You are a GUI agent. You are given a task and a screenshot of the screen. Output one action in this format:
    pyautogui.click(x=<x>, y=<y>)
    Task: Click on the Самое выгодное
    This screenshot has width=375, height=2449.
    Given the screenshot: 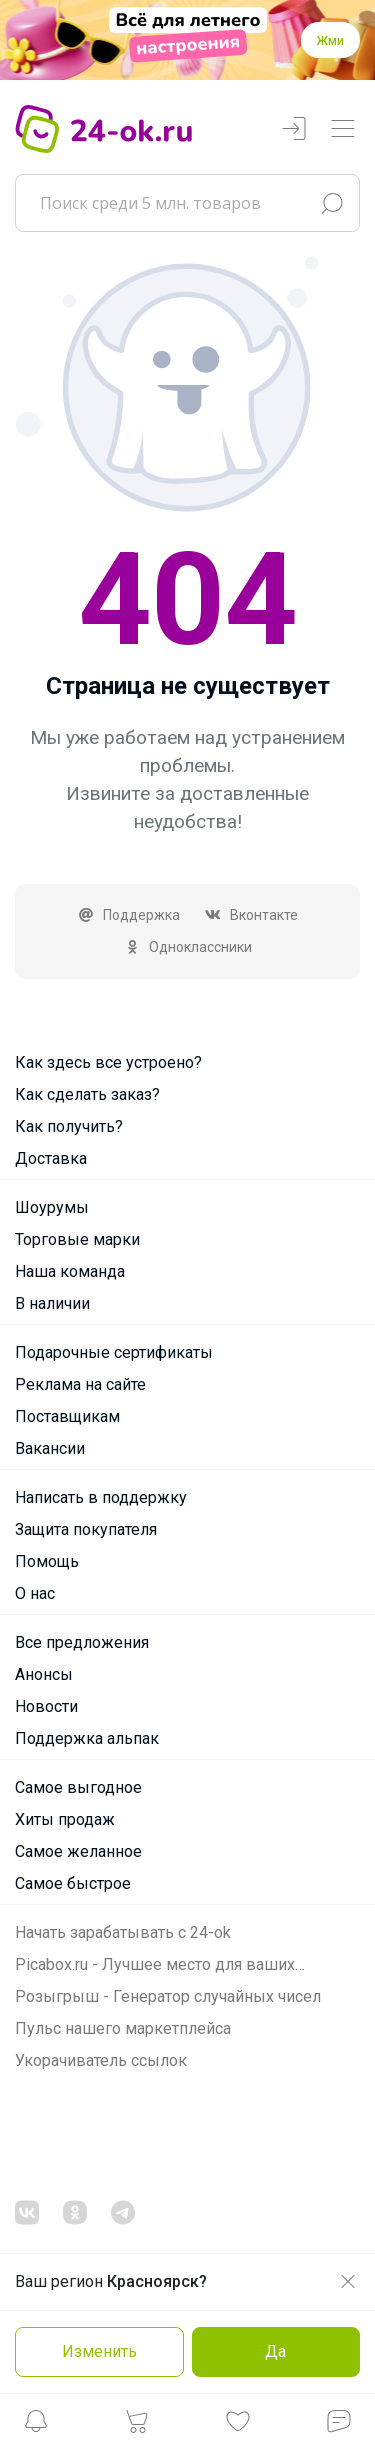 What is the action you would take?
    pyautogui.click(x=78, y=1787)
──────
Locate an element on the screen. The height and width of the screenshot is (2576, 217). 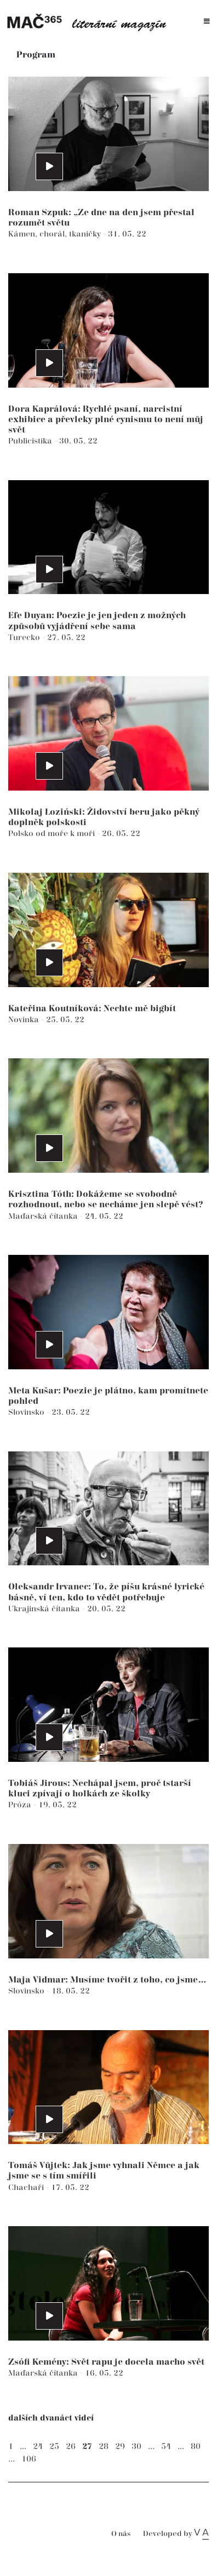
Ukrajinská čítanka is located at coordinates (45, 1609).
──────
* [TASK] Looking back over the data above, restate word for word the lines that begin at the line with "You are a GUI" and end at the line with "This screenshot has", inclusive.

* [ANSWER]
You are a GUI agent. You are given a task and a screenshot of the screen. Output one action in this format:
    pyautogui.click(x=<x>, y=<y>)
    Task: Click on the Самое выгодное
    This screenshot has width=375, height=2449.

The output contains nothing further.